By Nikhil Abraham

Python is a general-purpose programming language typically used for web development. This may sound similar to Ruby, and really both languages are more similar than they are different. Python, like Ruby, allows for storing data after the user has navigated away from the page or closed the browser, unlike HTML, CSS, and JavaScript.

Using Python commands you can create, update, store, and retrieve this data in a database. For example, imagine you wanted to create a local search and ratings site like Yelp.com. The reviews users write are stored in a central database. Any review author can exit the browser, turn off the computer, and come back to the website later to find their reviews.

Additionally, when others search for venues, this same central database is queried, and the same review is displayed. Storing data in a database is a common task for Python developers, and existing Python libraries include pre-built code to easily create and query databases.

SQLite is one free lightweight database commonly used by Python programmers to store data.

Many highly trafficked websites, such as YouTube, are created using Python. Other websites currently using Python include:

  • Quora for its community question and answer site.

  • Spotify for internal data analysis.

  • Dropbox for its desktop client software.

  • Reddit for generating crowd-sourced news.

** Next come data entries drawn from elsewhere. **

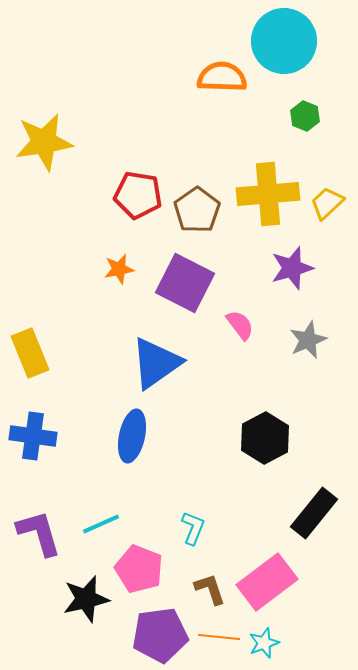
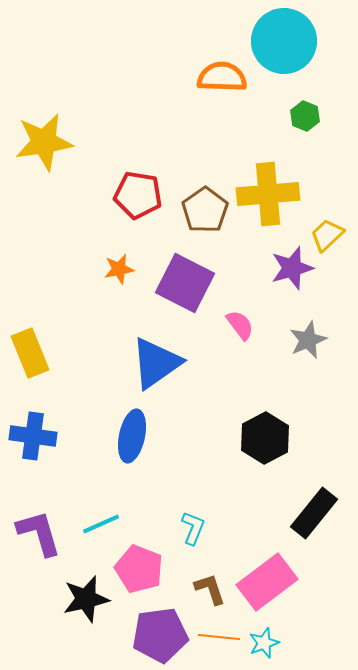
yellow trapezoid: moved 32 px down
brown pentagon: moved 8 px right
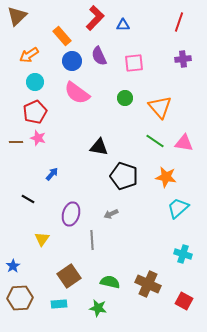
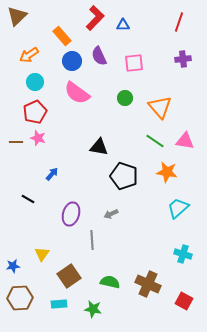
pink triangle: moved 1 px right, 2 px up
orange star: moved 1 px right, 5 px up
yellow triangle: moved 15 px down
blue star: rotated 24 degrees clockwise
green star: moved 5 px left, 1 px down
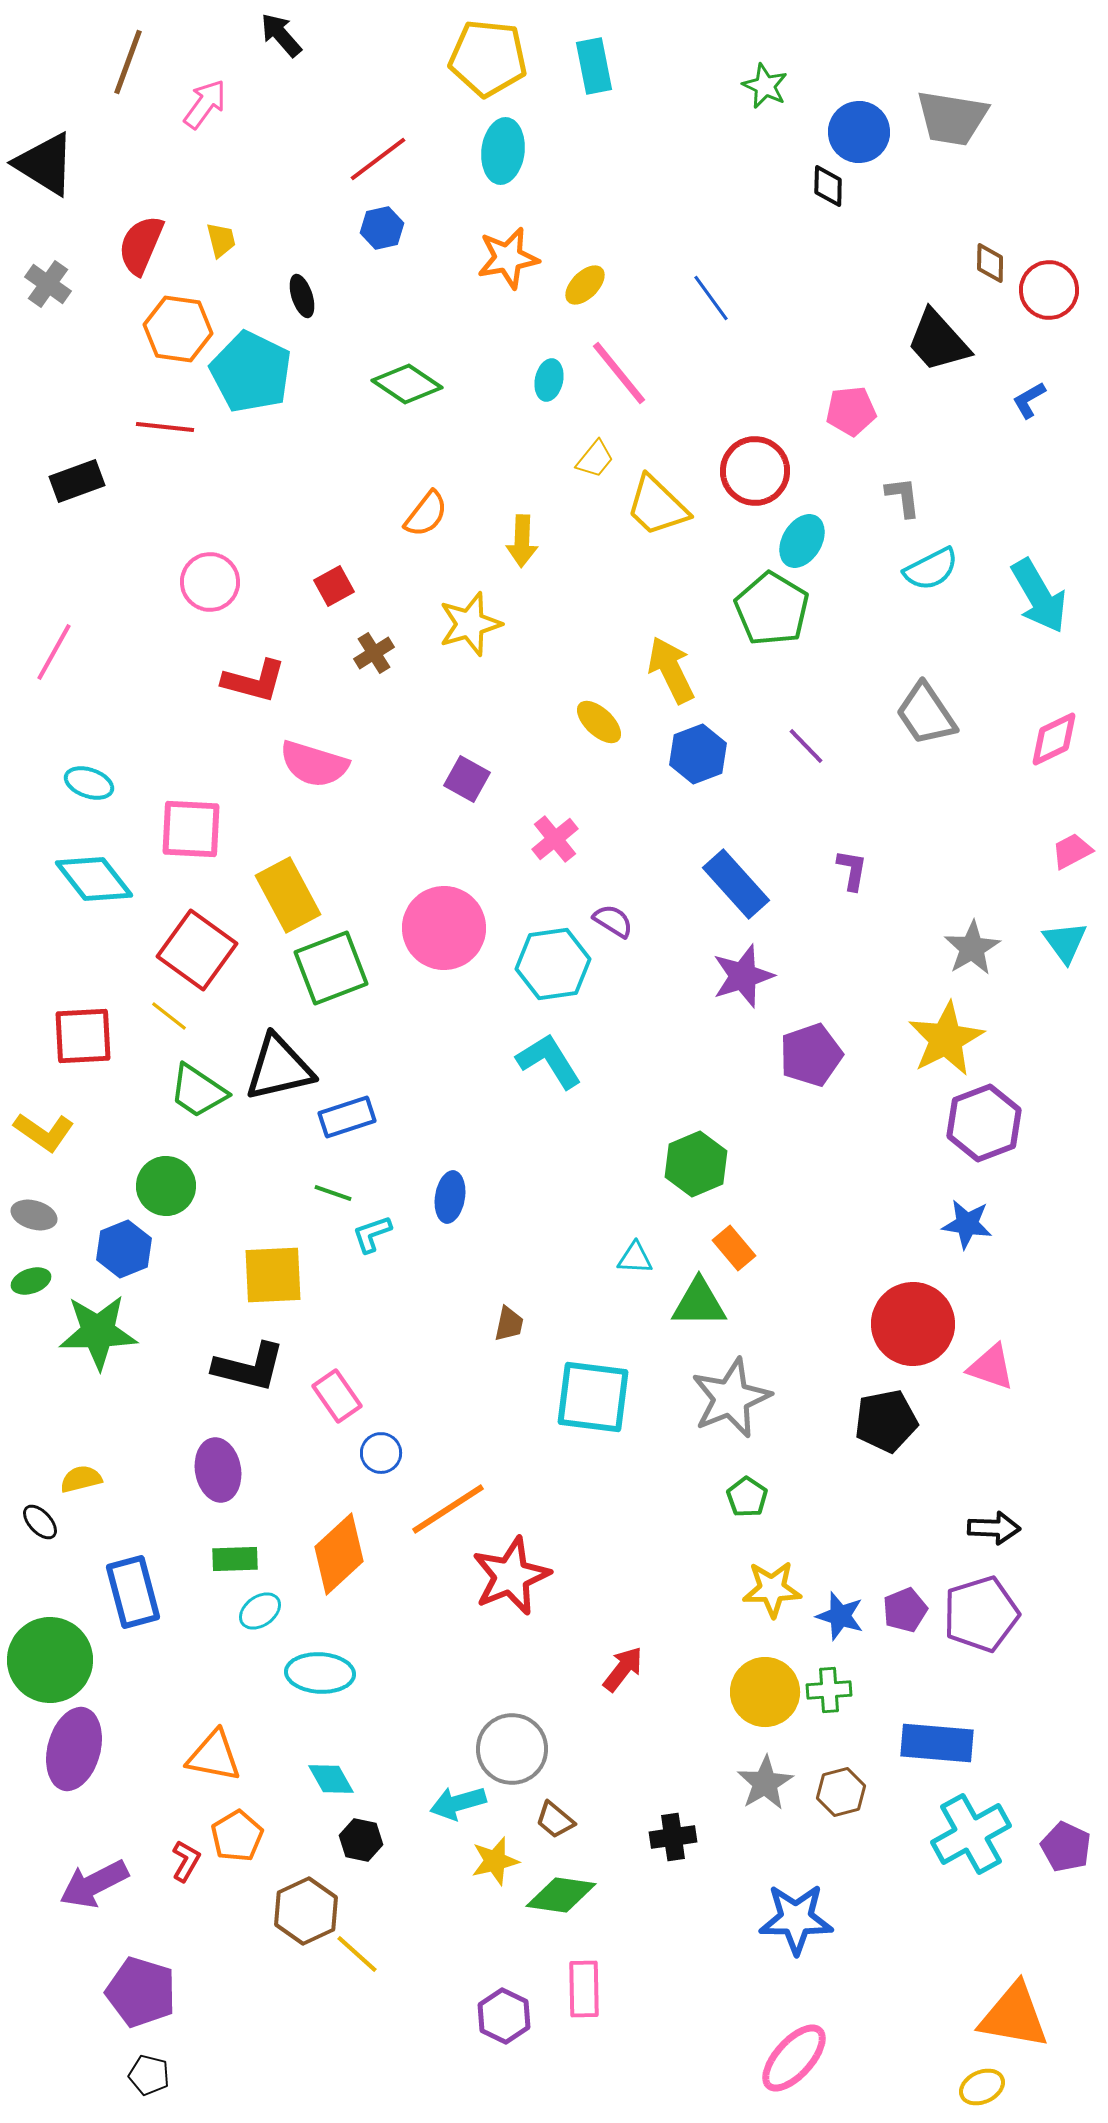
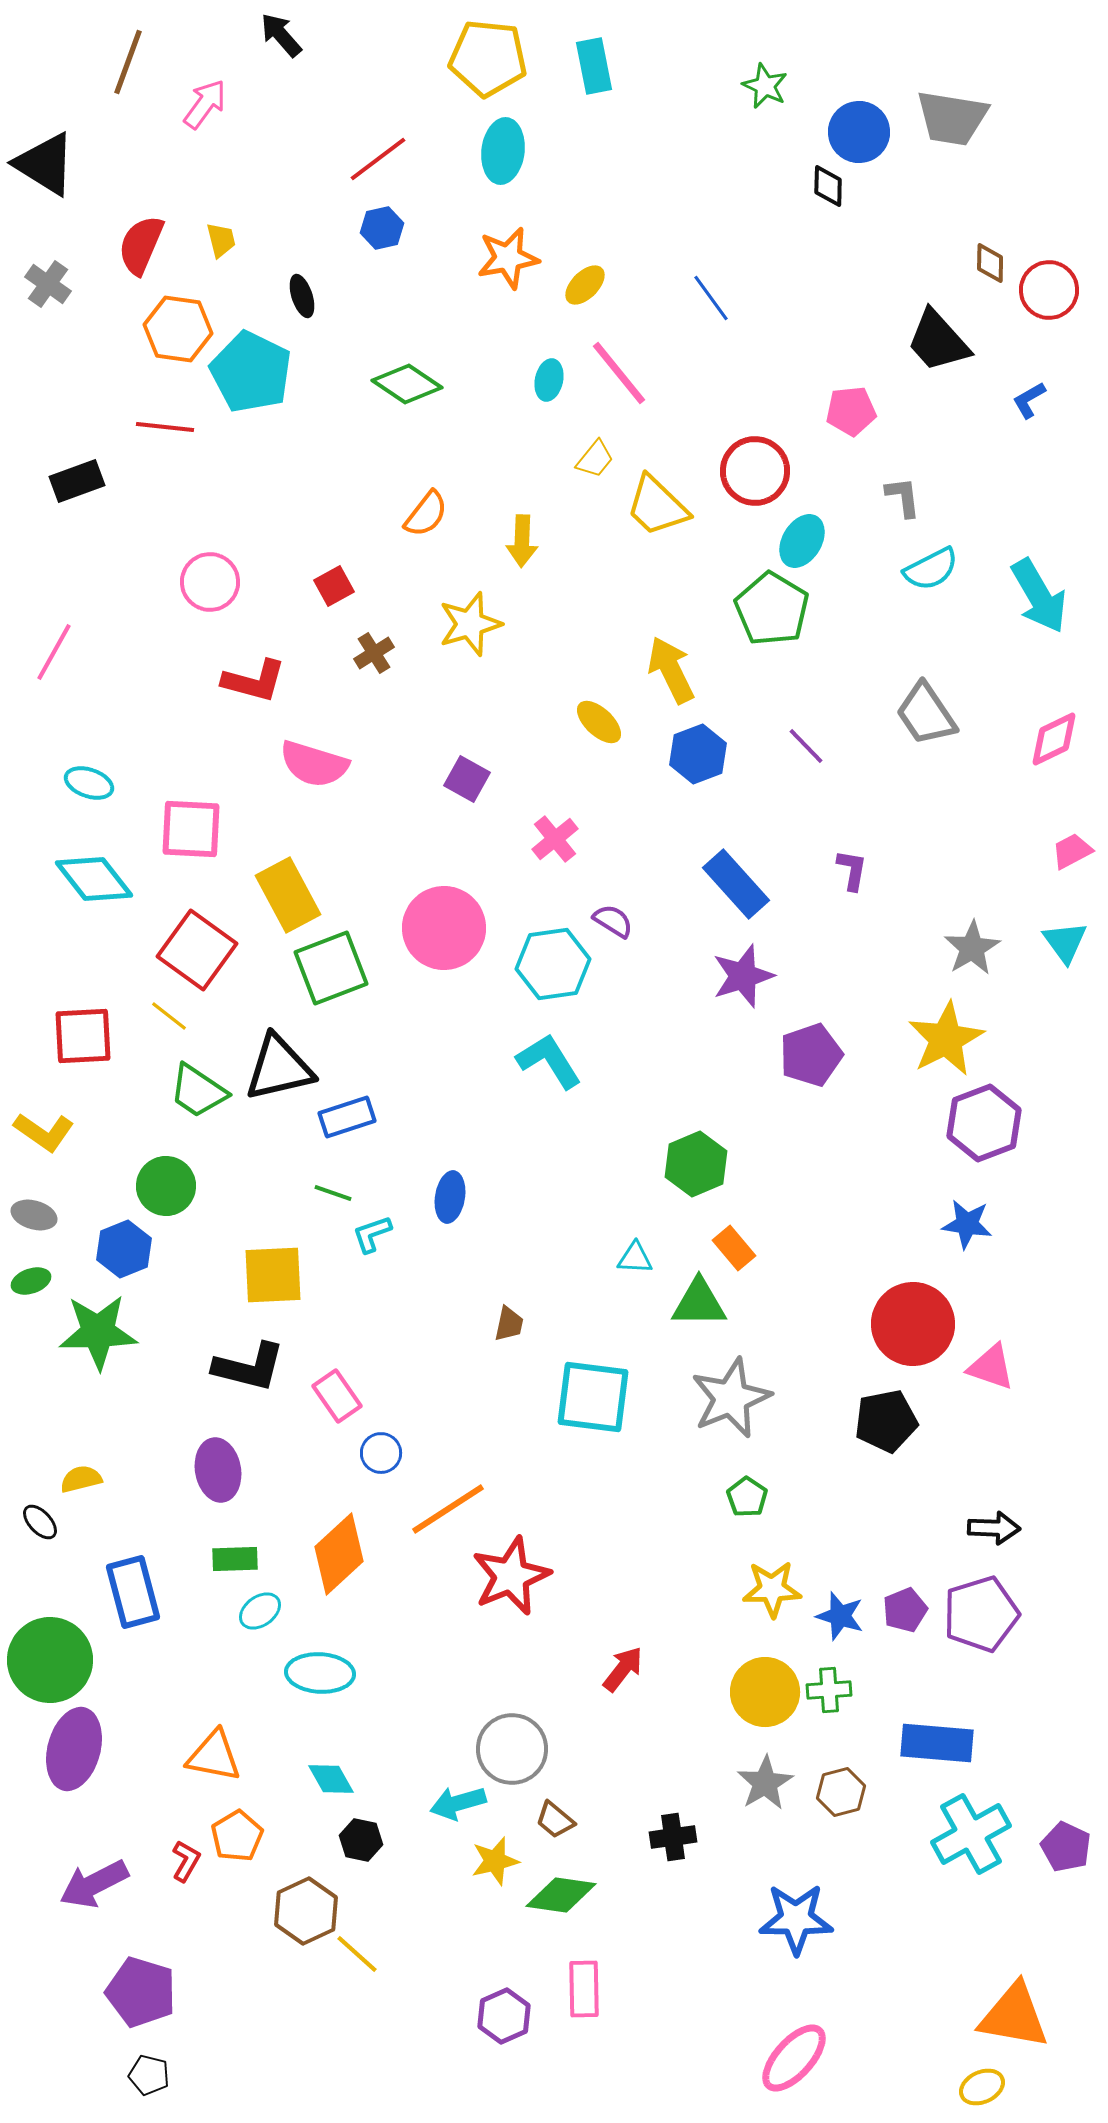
purple hexagon at (504, 2016): rotated 10 degrees clockwise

  • Industrial Light & Magic and Disney Animation for creating film special effects.

From websites to software to special effects, Python is an extremely versatile language, powerful enough to support a range of applications. In addition, to help spread Python code, Python programmers create libraries, which are stand-alone pre-written code that do certain tasks, and make them publicly available for others to use and improve.

For example, a library called Scrapy performs web scaping, while another library called SciPy performs math functions used by scientists and mathematicians. The Python community maintains thousands of libraries like these, and most are free and open-source software.

You can generally confirm the front-end programming language used by any major website with BuiltWith. After entering the website address in the search bar, look under the Frameworks section for Python. Note that websites may use Python for backend services not visible to BuiltWith.